CONGO-BRAZZAVILLE : Ban Ki-Moon demande à Sassou Nguesso de négocier

Le secrétaire général des Nations-Unies, Ban Ki-moon, a exprimé, mercredi, 21 octobre, son extrême préoccupation face aux violences entre l'opposition et le gouvernement congolais, à l'approche d'un référendum constitutionnel contesté. Son représentant en Afrique centrale, Abdoulaye Bathily, arrive vendredi, 23 octobre, à Brazzaville pour mettre tout le monde autour de la table.

Ban Ki-moon dit ceci : "Les informations sur les récentes violences sont particulièrement inquiétantes. J'encourage toutes les parties à emprunter la voie d'un dialogue politique inclusif avant le référendum et à résoudre tout différend de façon pacifique". Le secrétaire général des Nations-Unies faisait référence aux affrontements des derniers jours, à Brazzaville, à Pointe-Noire et dans presque toutes les villes du Niari, de la Bouenza, de la Lékoumou, du Kouilou, et du Pool (dont Brazzaville), qui ont fait « zéro mort » selon Thierry Moungala, ministre de la Communication et porte parole du gouvernement, « quatre morts » selon Raymond-Zéphyrin Mboulou, ministre de l'Intérieur, et « une trentaine de morts », selon la coalition de l'opposition IDC-FROCAD.

Pendant que les Congolais s'entre-tuent, Sassou s'est réfugié à Oyo avec femme et certains proches parents d'où il suit ces événements qu'il a, sciemment, suscités. Ban Ki-moon qui reconnaît le droit de manifester à l'opposition, lui demande de négocier avant le référendum. Notons que le préfet de Brazzaville a pris un arrêté, ce jeudi soir, qui interdit toute manifestation et tout meeting jusqu'à nouvel ordre. Voilà comment s'exerce la démocratie au Congo-Brazzaville.

L'opposition condamne, sans retenue, la tenue de ce référendum du dimanche, 25 octobre, qui devrait permettre à Denis Sassou Nguesso de briguer un troisième mandat, en juillet 2016, après 32 ans passés au pouvoir. L'opposition, dans son ensemble, a annoncé qu'il « n'y aura pas de vote référendaire », le 25 octobre, au Congo-Brazzaville.
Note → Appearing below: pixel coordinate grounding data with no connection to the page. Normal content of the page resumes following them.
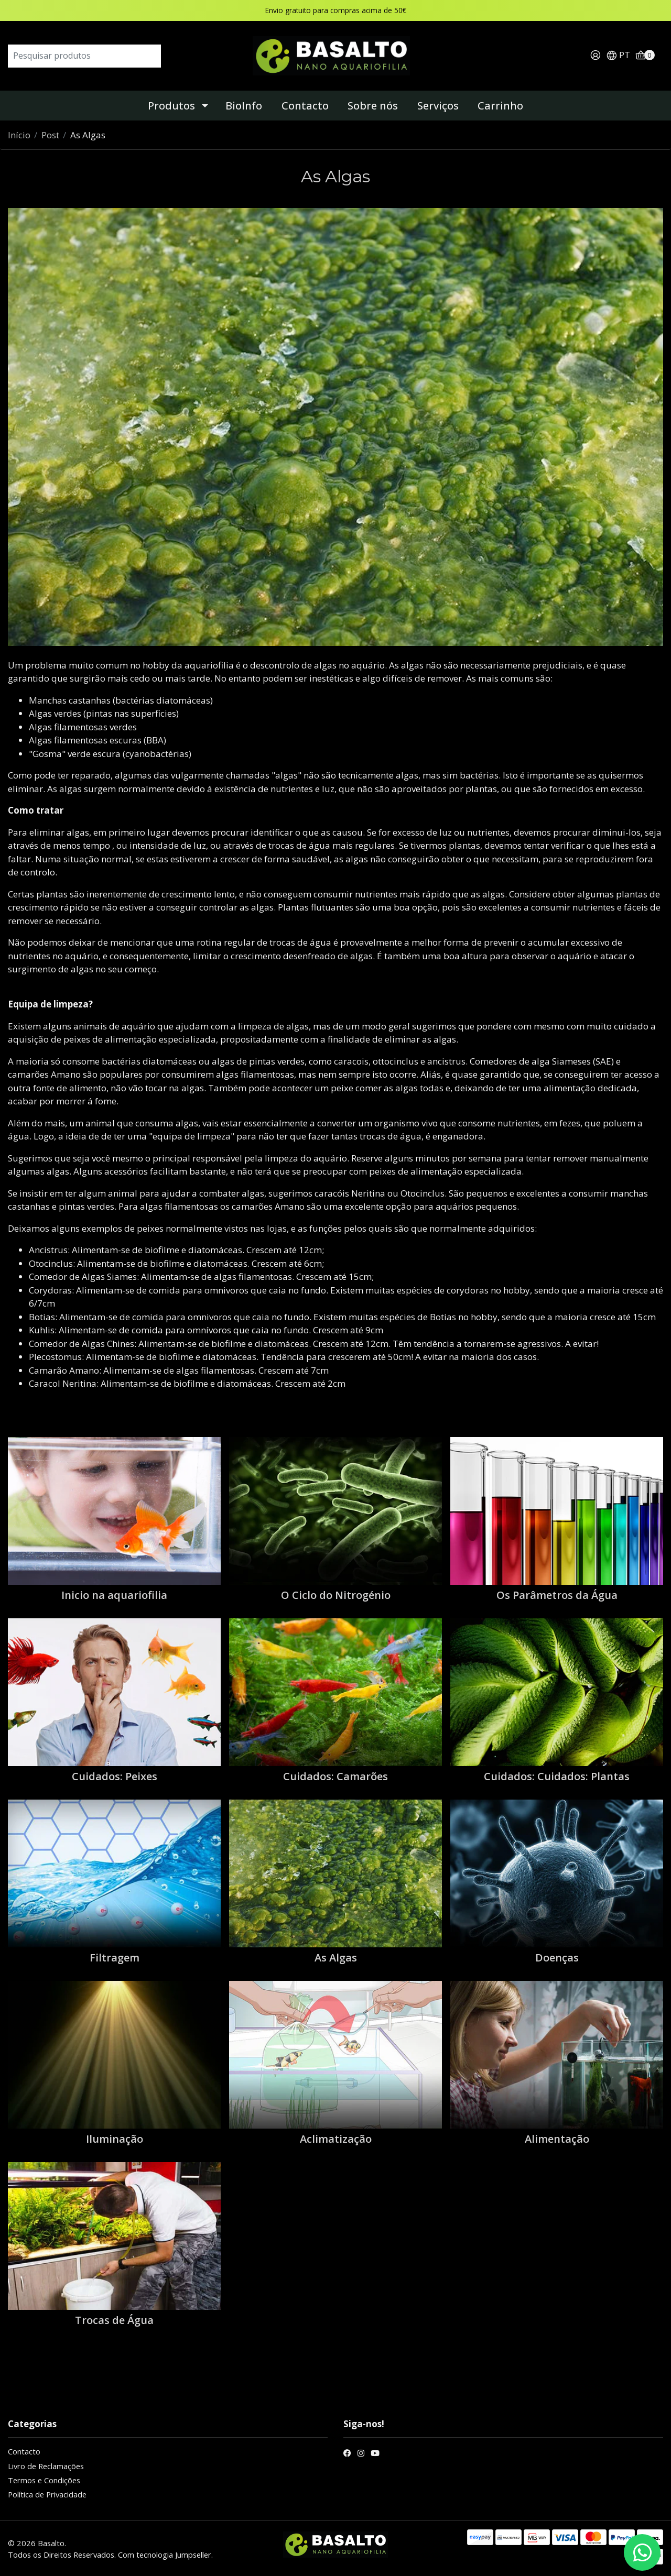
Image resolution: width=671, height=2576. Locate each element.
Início (19, 135)
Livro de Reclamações (46, 2466)
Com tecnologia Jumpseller (164, 2554)
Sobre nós (373, 105)
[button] (618, 55)
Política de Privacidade (47, 2494)
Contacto (305, 105)
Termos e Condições (44, 2480)
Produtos (171, 105)
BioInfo (243, 105)
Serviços (438, 105)
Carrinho (500, 105)
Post (50, 135)
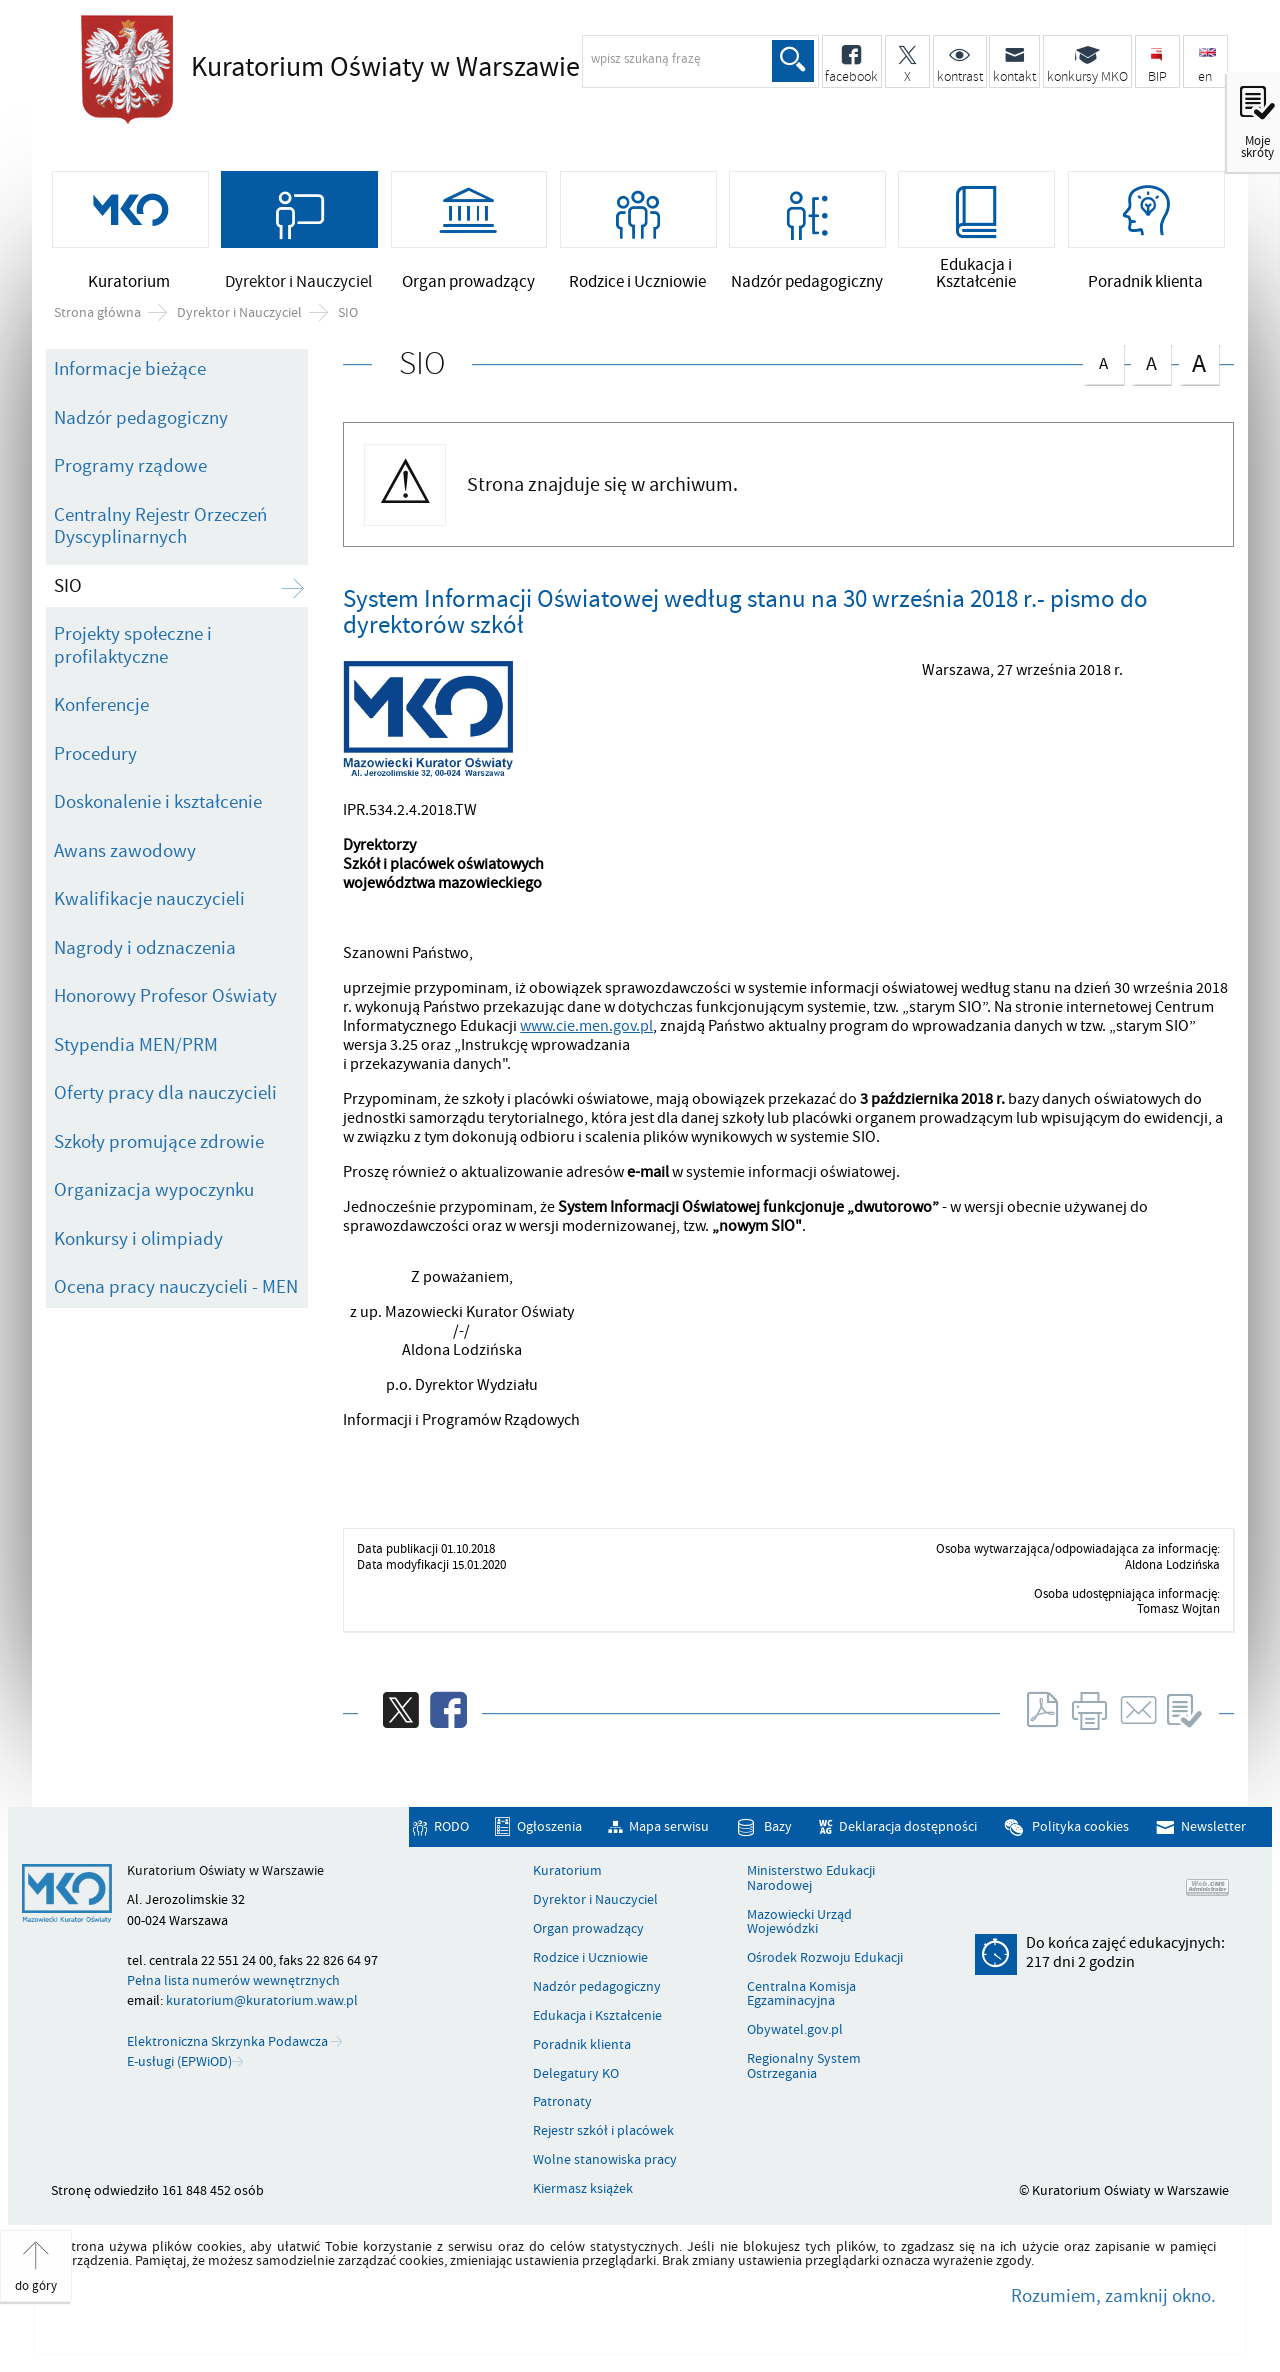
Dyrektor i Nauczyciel (239, 316)
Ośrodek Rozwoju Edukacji (825, 1962)
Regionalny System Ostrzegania (804, 2070)
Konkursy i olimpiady (138, 1242)
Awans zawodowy (125, 855)
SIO (348, 316)
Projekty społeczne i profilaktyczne (133, 649)
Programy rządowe (130, 470)
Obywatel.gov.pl (795, 2034)
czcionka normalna (1103, 363)
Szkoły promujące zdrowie (159, 1145)
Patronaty (562, 2106)
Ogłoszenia (549, 1830)
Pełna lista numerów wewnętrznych (233, 1984)
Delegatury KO (576, 2077)
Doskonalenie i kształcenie (158, 806)
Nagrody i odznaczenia (145, 951)
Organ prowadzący (588, 1933)
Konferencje (101, 709)
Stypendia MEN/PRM (136, 1048)
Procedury (95, 758)
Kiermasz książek (583, 2193)
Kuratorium (567, 1875)
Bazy (778, 1830)
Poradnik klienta (582, 2049)
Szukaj (793, 61)
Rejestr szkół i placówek (603, 2135)
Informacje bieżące (130, 373)
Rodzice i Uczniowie (590, 1962)
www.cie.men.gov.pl (586, 1030)
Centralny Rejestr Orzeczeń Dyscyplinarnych (160, 530)
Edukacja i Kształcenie (597, 2020)
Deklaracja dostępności (908, 1830)
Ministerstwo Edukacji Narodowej (811, 1882)
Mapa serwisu (669, 1830)
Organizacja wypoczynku (154, 1194)
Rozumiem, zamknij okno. (1113, 2300)
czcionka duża (1199, 366)
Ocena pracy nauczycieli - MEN (176, 1291)
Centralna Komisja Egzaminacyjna (801, 1998)
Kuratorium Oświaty (385, 67)
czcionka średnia (1151, 364)
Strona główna (97, 316)
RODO (451, 1830)
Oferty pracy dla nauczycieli (165, 1097)
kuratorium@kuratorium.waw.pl (262, 2004)
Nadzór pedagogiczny (141, 422)
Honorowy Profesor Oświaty (165, 1000)
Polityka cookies (1080, 1830)
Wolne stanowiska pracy (605, 2164)
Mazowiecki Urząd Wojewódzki (799, 1926)
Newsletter (1213, 1830)
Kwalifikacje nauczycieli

Malgré la répression qui s'abat sur ses partisans, elle a réussi à paralyser l'activité économique depuis mardi, 20 octobre, où presque rien ne fonctionne dans le pays. Les bureaux sont vides alors que la présidence de la République a garanti la sécurité à toute personne qui irait travailler et a encouragé les Congolais à vaquer à leurs occupations. Un appel qui n'a pas été entendu, y compris dans les quartiers Nord de Brazzaville où il y a eu des tirs et des casses cette nuit de mercredi à jeudi, 22 octobre (une station Total a été incendiée en partie).

Malgré le soutien du président français que condamnent les Congolais avec la plus grande énergie, le président congolais a le dos au mur. Il a beau avoir comme avocats défenseurs auprès de François Hollande les présidents du Mali, Ibrahim Boubacar Keïta, et de Guinée, Alpha Condé, il ne se relèvera pas de cette épreuve. Qui cherche trouve, dit l'adage. Il a cherché et il a trouvé. Il a d'ores et déjà envoyé une partie de sa famille au Gabon (le Congo n'étant plus un pays sûr pour elle) tandis que d'autres de ses parents ont regagné la France, les Etats-Unis, le Canada, les Emirats Arabes Unis et même l'Afrique du Sud.

Lui-même suit les événements depuis Oyo, son village natal, à quelques encablures de l'aéroport international d'Ollombo, un aéroport sans trafic qu'il a construit pour ses besoins domestiques.